Exercise goal.
Work through the records below and copy every line that includes "Eggs".

Records for the task.
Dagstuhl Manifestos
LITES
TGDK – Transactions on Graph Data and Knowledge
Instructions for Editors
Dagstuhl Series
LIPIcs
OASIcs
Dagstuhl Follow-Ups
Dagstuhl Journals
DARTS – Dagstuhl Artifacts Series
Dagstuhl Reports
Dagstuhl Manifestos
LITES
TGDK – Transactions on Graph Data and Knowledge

---

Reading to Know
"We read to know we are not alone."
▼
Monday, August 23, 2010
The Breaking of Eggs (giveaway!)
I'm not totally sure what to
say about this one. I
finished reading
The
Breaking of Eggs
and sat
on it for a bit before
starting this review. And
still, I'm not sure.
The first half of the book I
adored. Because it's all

Response area.
The Breaking of Eggs (giveaway!)
Breaking of Eggs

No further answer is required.